First Baptist Church

First Baptist Church

(Demolished in 1972)

first baptist church 1910

First Baptist Church c. 1910. Image courtesy Ken Frew

The First Baptist Church of Harrisburg can trace its roots to 1830 when the Rev. Dyer A. Nicols was sent to Harrisburg by the Pennsylvania Baptist Board of Missions to organize a congregation. The church’s first building was on Front Street between Walnut and Locust Streets until 1858 when the much larger church was erected on the northeast corner of N. Second and Pine Streets. Highlighted by a Greek Revival-styled portico and originally planned but never built steeple, this building was present during the Civil War.

The ladies appointed by the First Baptist Church to the original Home for the Friendless Board of Managers in 1866 were Mrs. Eliza Cunkle and Mrs. Christian Frazer.

Further Historical Retrospection

First Baptist founders first met in the Unitarian Church on Locust Street that would later become the Methodist Church in 1837. The first baptism took place there on July 4, 1830. A year later in 1831, the Church that was organized as the First Baptist Mission Church of Harrisburg erected a building on Front Street between Walnut and Pine Streets.
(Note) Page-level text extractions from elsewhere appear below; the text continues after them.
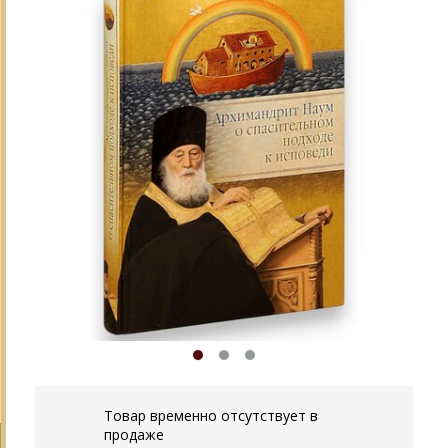
Товар временно отсутствует в
продаже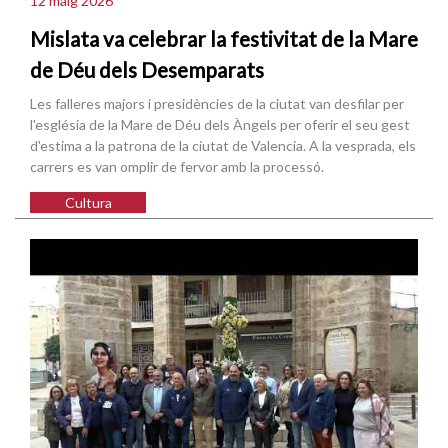
12 maig 2026
Mislata va celebrar la festivitat de la Mare
de Déu dels Desemparats
Les falleres majors i presidències de la ciutat van desfilar per
l'església de la Mare de Déu dels Àngels per oferir el seu gest
d'estima a la patrona de la ciutat de Valencia. A la vesprada, els
carrers es van omplir de fervor amb la processó.
Cultura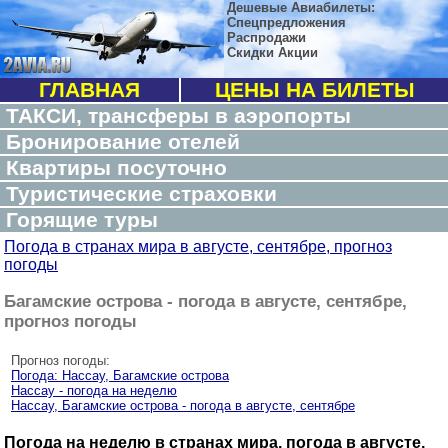
Дешевые Авиабилеты:
Спецпредложения
Распродажи
Скидки Акции
ГЛАВНАЯ
ЦЕНЫ НА БИЛЕТЫ
ТАКСИ, трансферы в аэропорты
Бронирование отелей
Квартиры посуточно
Туристические страховки
Горящие туры
Погода в странах мира в августе, сентябре, прогноз
погоды
Багамские острова - погода в августе, сентябре,
прогноз погоды
Прогноз погоды:
Погода: Нассау, Багамские острова
Нассау - погода на неделю
Нассау, Багамские острова - погода в августе, сентябре
Погода на неделю в странах мира, погода в августе,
This was the congregation’s first home.

Because of its growth in membership, the congregation vacated this building and started on a new one in 1854 on the southeast corner of N. Second and Pine Streets. Designed by Philadelphia architects Joseph C. Hoxie (who also designed Market Square Presbyterian Church) and Norris G. Starkweather, the building was under roof by 1858 but not completed until 1865.

First Baptist Church

Library of Congress, c. 1855

A rendering of this new church appeared on an 1855 map entitled “View of Harrisburg Penn” by J.T. Williams, showed a tremendous steeple and spire on the structure. It appeared this was inspirational in approach because there has been no indication that a spire was ever erected.

While not containing a steeple or spire, the church was nonetheless an important architectural landmark for the period especially as it was highlighted by a prominent Greek Revival-styled portico with Ionic-capped columns and a generous collection of stained-glass windows.

In the latter part of the 20th Century, the Second and Pine Street location became less convenient for a growing population of Baptist congregates. This resulted in the Church moving to the existing Market Street Baptist Church at Fifteenth and Market Streets on Allison Hill. Further, the property at Second and Pine had become more valuable over the years because of the increase in the expansion of the Central Business District. Accordingly, the church building was sold in the early 1970’s and was demolished by 1972 for the erection of a bank building.